The maps of Wizardry III

These maps are based on ones originally created by Andriy Sen, provided by John Hubbard, and re-used with permission.
https://www.tk421.net/wizardry/wiz3maps.shtml

In Wizardry III, flagged rooms no longer indicate the possibility of finding treasure chests. Furthermore, for all intents and purposes, after visiting level 1 for the first time, there aren't any predetermined encounters except for fixed ones (and ones resulting from alarms).

Red tiles represent flagged rooms. The main effect is that kicking a door into one (or just kicking the thin air within one) has a 12.5% chance of triggering a random encounter, and that gold rewards from random encounters are doubled. As I noted in the last post, rooms can be randomly populated with predetermined encounters as in prior Wiz games, but this will only happen in level 1, and only the first time you visit from a fresh boot.

All fixed encounters are inside flagged rooms, and are marked with monster icons. Victory in a fixed encounter will deflag the entire room - the contiguous red region unbroken by walls or doors - of its fixed encounter status. For example, the fortress in level 1 is flanked on three sides by three rooms, each one a 2x4 rectangle of red tiles populated by moat monsters. Initially, stepping into any tile in the room will trigger a fight against moat monsters, but victory will clear all eight tiles of the fixed encounter flag, and not just the one you stepped in. The high corsairs, likewise, all live in a single 2x2 room. Most of the Garian Guards, however, live in 1x1 rooms, and beating them will not clear the adjacent tiles separated by doors.

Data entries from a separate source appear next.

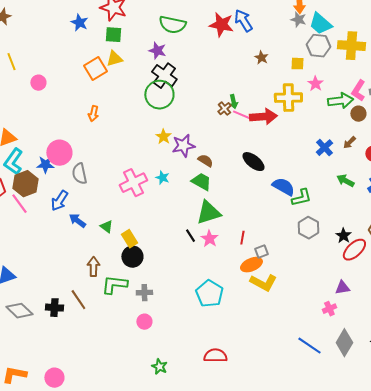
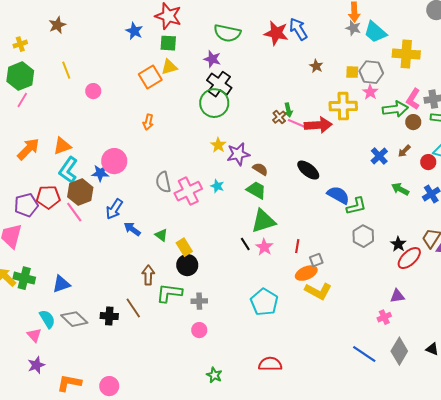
gray hexagon: (318, 46) -> (371, 72), moved
gray semicircle: (79, 174) -> (163, 182), moved

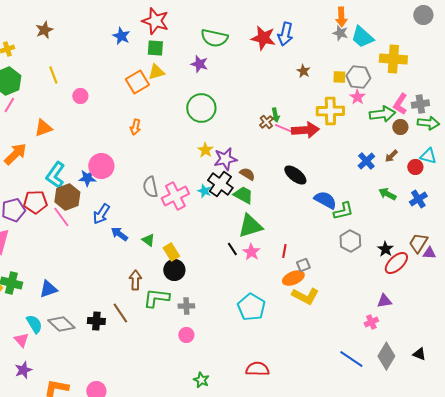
blue arrow: (298, 29) -> (285, 34), turned -135
black cross: (219, 84) -> (220, 184), moved
orange triangle: (62, 146) -> (43, 128), moved

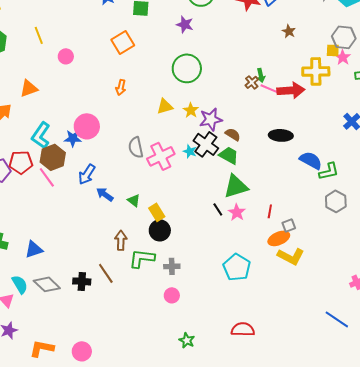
yellow triangle: (156, 72) -> (165, 106), moved
yellow square: (339, 77) -> (333, 50), moved
black ellipse: (295, 175) -> (281, 135), turned -35

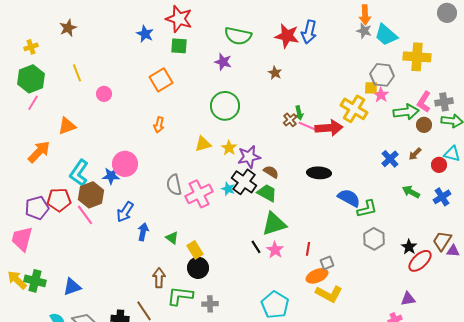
brown star: (289, 31) -> (275, 73), moved
yellow cross: (316, 71) -> (354, 109), turned 32
blue arrow: (105, 194) -> (143, 232), turned 66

Some of these maps are "shifted" to enhance readability. In these, the square at coordinates 0,0 is not placed at the origin. Some maps aren't even presented as 20x20 grids!

Level 1




Level 2



"Dark" rooms here negate your light spells but otherwise do not obscure your vision.


Level 3



Level 4



"Dark" rooms here simply conceal hidden doors. They do not negate your light spells or otherwise obscure your vision.

Stepping on an exclamation mark tile raises an alarm, and your next step will trigger a predetermined encounter.


Level 5



The dark region is proper dark this time, both extinguishing your light spell and completely blinding you, and is an anti-magic zone to boot. Technically only the perimeter is anti-magic, but the effect stays with you until you leave the floor.

 

Level 6




Two types of darkness exist here. The first is unindicated on the map but permeates throughout the maze. All it does is conceals hidden doors. The second type, found in the large room in the north, blinds you.